Rules for Stealing Stars

The fairy tale also says the sisters floated by trees of gold and silver, and I think of the gold in Eleanor’s hair that one morning, and wonder if maybe we really are those princesses.

Of course I know we’re not, but I wonder what it would feel like, for an afternoon, to live that story instead of our own.

I bring the tiaras and shoes and Barbies and book pages and everything else I can gather up from the fairy tale into the closet. I hang silver and gold chains from the hooks that used to be used for coats. I use some of Astrid’s supplies and hang tinsel and sheer fabrics from the closet bar and place the bowl of water on the ground and float the little blue ship in it. It rocks back and forth.

I almost close the door and enter the world alone, but I don’t. I miss my sisters. Even Marla, who is impossible and scaring me, but is one of us.

If I am going to travel inside a fairy tale, I want my sisters with me.

I close the closet door and wait on the stairs for Marla and Eleanor and Astrid to come home.

Mom wanders out of her bedroom after a few minutes, and I go cold and tense. I try not to smell her. I try not to look directly at her.

“Where are your sisters? You should all be together!” Mom says instead of hello, because somehow by sitting on the stairs alone I’ve done something terribly wrong. She’s screeching, and I don’t know why. It’s frightening in the way that being lost in the woods is frightening. I don’t know what’s coming next. There might be bats or owls or a ditch or it might be fine, there might be a lit-up cottage with something baking inside right around the corner.

“I don’t know, I got up late and—”

“What’s wrong with you? We came here to be a family, and you’re doing a terrible job! You’re not all taking care of each other!” she screams. My heart’s pounding. If anyone’s doing a terrible job, it’s her. My mouth is aching to say it. My tongue and lips are moving and drying out with how badly those words want to emerge. “You don’t deserve sisters. Any of you,” she says. She sounds like a snake. Hissing.

“What do you know about sisters? You don’t even talk about yours! Astrid and Eleanor have no idea you ever had one! You forget all about her!” I say because I can’t hold it in anymore. I throw my hand to lips, sticking the whole fist inside to shut myself up. I bite on the fingers, I can’t believe what came out of my mouth. We don’t talk about secrets. If Mom doesn’t talk about her sister, it’s because we’re not allowed to bring her up. I know better.

Mom’s hand raises into the air. It’s going to come down on me. I curl into a ball on the stairs. I make a squealing pig sound I didn’t even know was inside of me. But at the last minute Mom shifts her arm so that her hand crashes against the wall instead of me.

She falls to pieces.

Mom sits on the stairs and crumbles. She holds her own hand and cries. The house has never felt bigger or lonelier. I should do something, but I don’t know what.

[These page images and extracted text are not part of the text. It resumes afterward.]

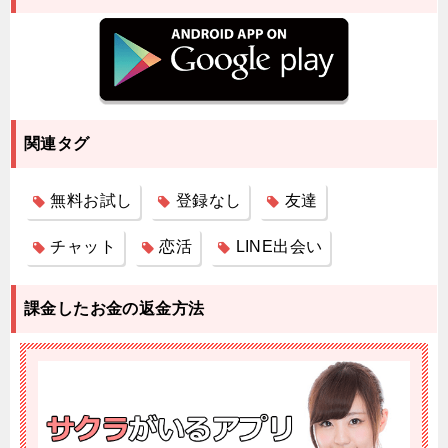
▼MiLKkのご利用方法
LINEアプリがあればOK！
専用アプリ等のダウンロードは不要！LINEから
「MiLKk」を登録するだけでとても始めやすい！
関連タグ
電話番号通知は不要！
無料お試し
登録なし
友達
電話番号の通知は不要で利用できます！もちろん繋が
チャット
恋活
LINE出会い
っている友だちにも利用していることを知られること
はありません。
課金したお金の返金方法
やりとりがスムーズ！
メッセージはLINEに届くので、新しい操作方法を覚え
る必要はありません！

I guess I sort of deserve this, from looking away when it happened to my sisters. We’re all in it alone. I have to stay strong.

No part of me wants to touch her, but I stay next to her and look to make sure her hand’s not bleeding or anything. For a minute, a really long one, I try to be Eleanor.

“We have to get her out of the closet,” Mom weeps. It’s muffled and I could be hearing her wrong, and I certainly don’t want to ask any follow-up questions. “We have to get her unstuck.”

My heart thumps. The closet, she said. Mom thinks someone is stuck in the closet.

I’m caught between asking more questions and leaving her alone.

I’m weak and scared and not good enough to actually do anything useful, so I leave her on the stairs like that.





Seventeen


I don’t know where to go, so I go to the lake. Marla and Astrid are there. Eleanor must be with her secret boyfriend.

I don’t tell them everything that happened. Just that Mom is upset with me and Dad is at work and I had to leave. And that I have an idea for my closet, whenever we think we can go back to the house.

I don’t tell them that Mom basically said her sister, who we didn’t even know about, is stuck in a closet. I’m scared if I say anything like that, Eleanor and Astrid will decide the closets are too evil, and they’ll lock them all up. It’s too sad to think about. We need the closets.

We watch the lake but don’t swim.

Eleanor joins us later. We don’t talk all afternoon.

When Eleanor stands up, we all follow. We’re turning into zombies.

When we get close to the house, we slow down even more. We walk with straight legs and hunched backs and nervous fingers.

But when we go inside, it’s empty. Mom’s gone.

The place that Mom hit on the wall looks the same as the rest of the wall, but it seems like it should be marked. There should be a hole or a scratch or a warning sign. Mom didn’t leave a note, but her car’s gone, so we know she’s traveled farther than down the street.